8. The automatic eyesight test device of claim 7, further comprising a control unit for generating the eyesight test chart image comprising a first figure and a second figure, wherein:

the control unit generates a subsequent eyesight test chart image which comprises a first figure expressed in a line and a second figure expressed in a line within the line of the first figure and differs from a previously generated eyesight test chart image in response to user input received through the input unit, and outputs the generated subsequent eyesight test chart image to the display unit,

a size of a first figure and second figure included in the previously generated eyesight test chart image and a size of the first figure and second figure included in the subsequent eyesight test chart image are different, and

the size of the first figure and second figure included in the subsequent eyesight test chart image is determined by the user input.

9. The automatic eyesight test device of claim 8, wherein:

the previously generated eyesight test chart image corresponds to a first eyesight value, and

the subsequent eyesight test chart image corresponds to a second eyesight value different from the first eyesight value.
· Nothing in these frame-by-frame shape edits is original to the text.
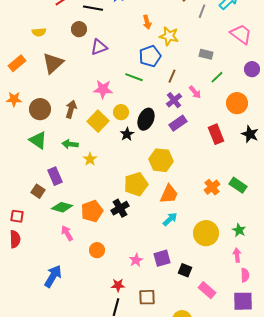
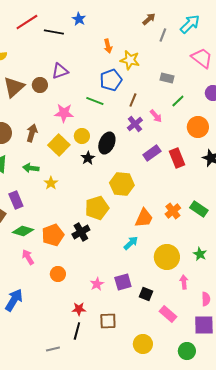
brown circle: (79, 29) -> (40, 85), moved
purple rectangle: (178, 123) -> (152, 153), moved
orange trapezoid: (169, 194) -> (144, 218), moved
pink arrow: (237, 255) -> (184, 282), moved

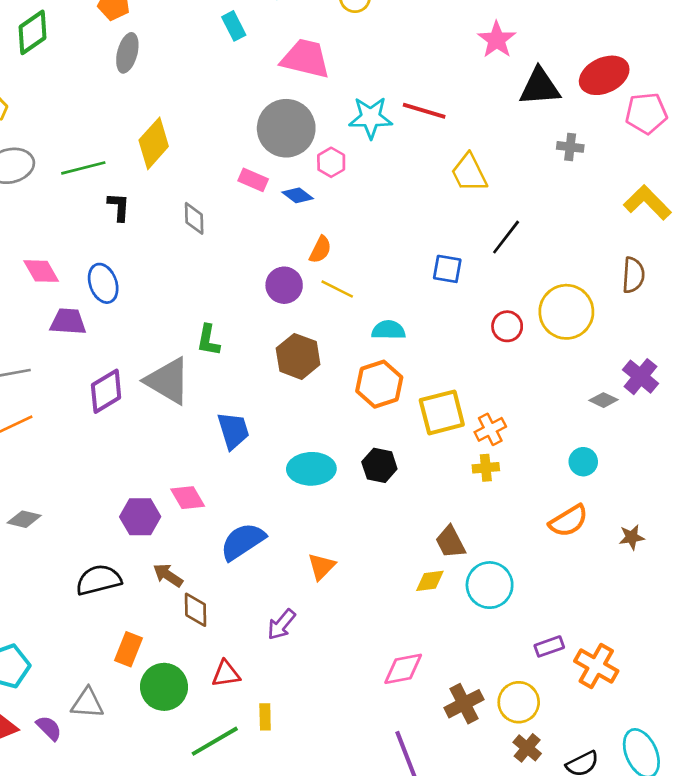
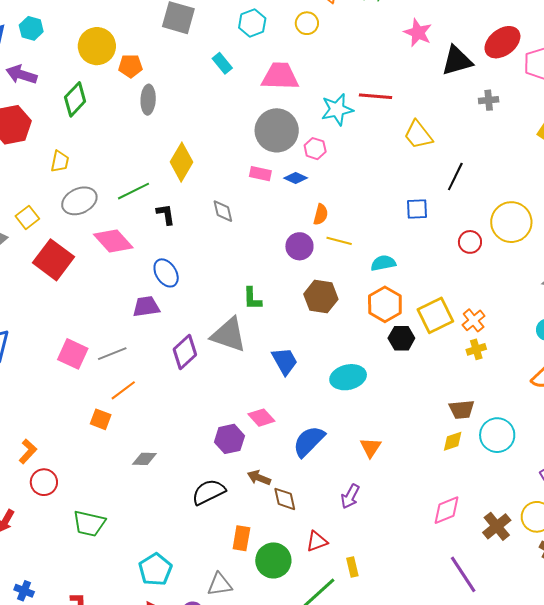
pink diamond: (41, 271) -> (113, 241), moved, size x1.4
black hexagon: (379, 465) -> (401, 338), moved
brown trapezoid: (450, 542) -> (462, 409), turned -56

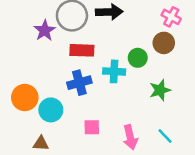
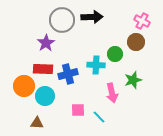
purple star: (45, 31) -> (46, 43), moved
red rectangle: (82, 50) -> (43, 69), moved
cyan line: (165, 136) -> (99, 117), moved
pink arrow: (130, 137) -> (112, 93), moved

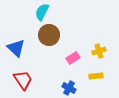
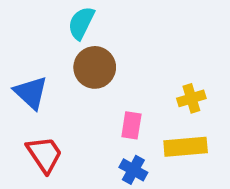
pink rectangle: (73, 58) -> (131, 125), moved, turned -48
yellow rectangle: (96, 76) -> (186, 147), size x1.5

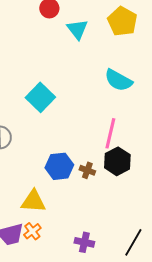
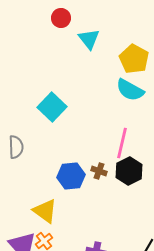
yellow pentagon: (122, 21) -> (134, 59), moved
brown cross: (87, 170) -> (99, 171), moved
yellow triangle: (33, 201) -> (45, 211), turned 32

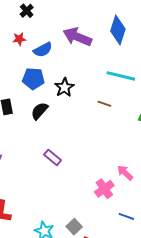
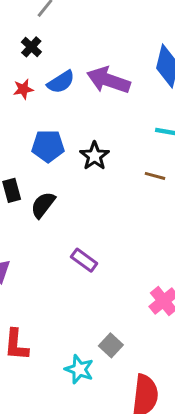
blue semicircle: (43, 50) -> (61, 82), moved
black semicircle: (39, 111) -> (43, 205), moved
gray square: (74, 227) -> (111, 345), moved

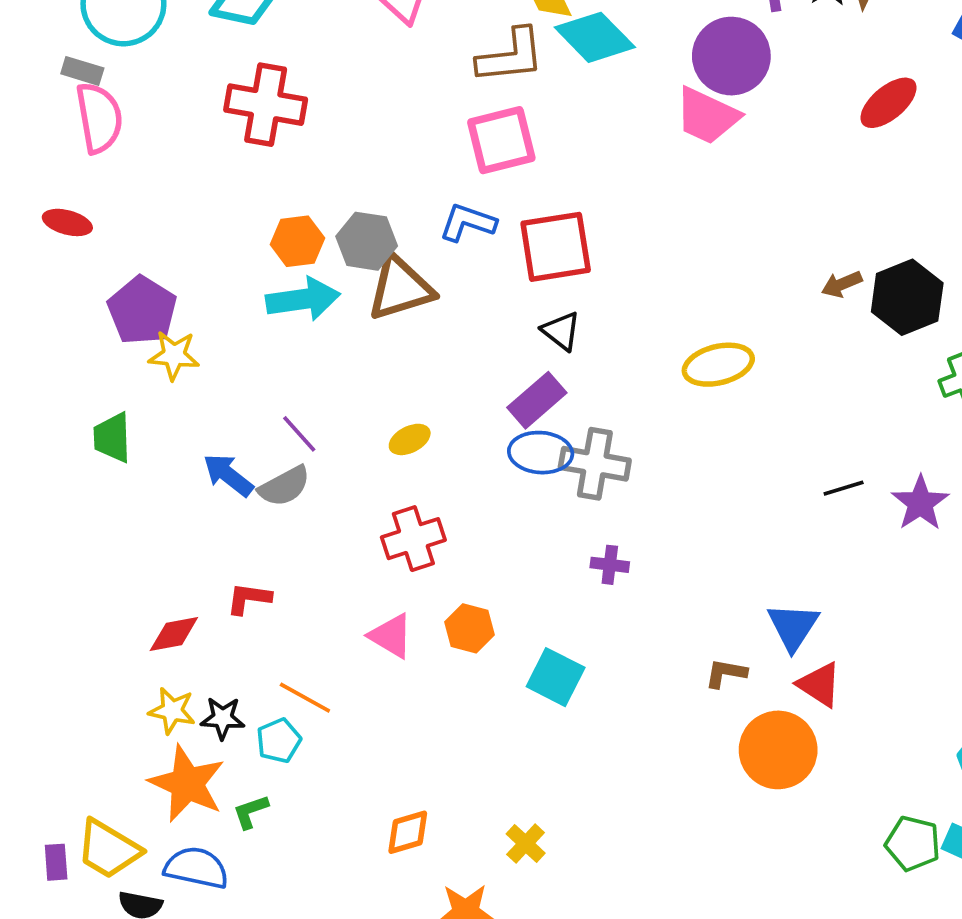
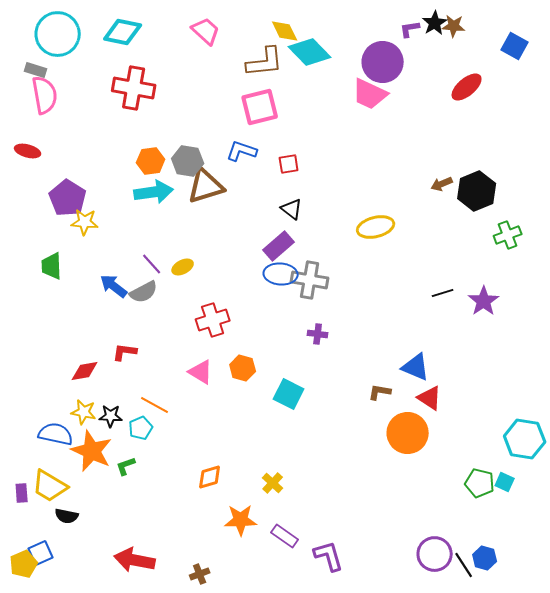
red square: (556, 247) -> (289, 164), size x0.5
yellow ellipse: (410, 439) -> (183, 267), moved
blue triangle: (793, 627) -> (416, 367), turned -40
blue semicircle: (196, 868) -> (56, 434), moved

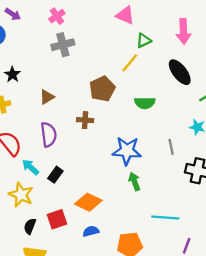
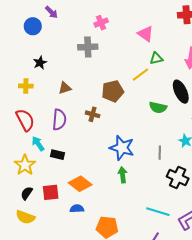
pink cross: (57, 16) -> (101, 23), moved
green semicircle: (145, 103) -> (158, 107), moved
black rectangle: (55, 175) -> (58, 155), turned 56
cyan line: (165, 217) -> (158, 212), moved

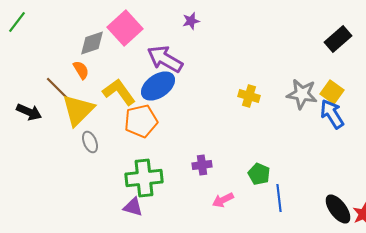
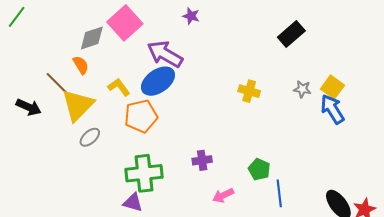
purple star: (191, 21) -> (191, 16), turned 30
black rectangle: (338, 39) -> (291, 34), moved
yellow L-shape: (119, 92) -> (119, 87), size x0.7
gray star: (302, 94) -> (302, 89), size x0.6
gray ellipse: (90, 142) -> (90, 137), turned 70

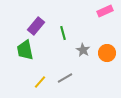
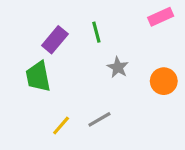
green line: (63, 33) -> (96, 32), moved
gray star: (83, 50) -> (118, 67), moved

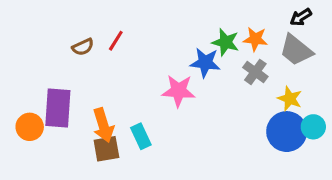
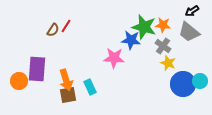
red line: (116, 41) -> (66, 26), moved
green star: (226, 42) -> (144, 27), size x1.4
brown semicircle: (83, 47) -> (53, 30), turned -32
yellow star: (290, 99) -> (168, 63), moved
10. The automatic eyesight test device of claim 8, further comprising:

an optical unit comprising a plurality of lenses; and

an output unit outputting eyesight test results,

wherein the control unit performs an eyesight test of long-distance mode or short-distance mode while operating in conjunction with user input using the plurality of lenses of the optical unit and outputs eyesight test results to the output unit.

11. The automatic eyesight test device of claim 9, wherein:

the first figure and the second figure are figures of a ring type,

the control unit outputs only the subsequent eyesight test chart image to the display unit in response to the user input, and

the user input is a response to a form of an eyesight test chart image visually recognized by a user with respect to a single eyesight test chart image corresponding to the first eyesight value.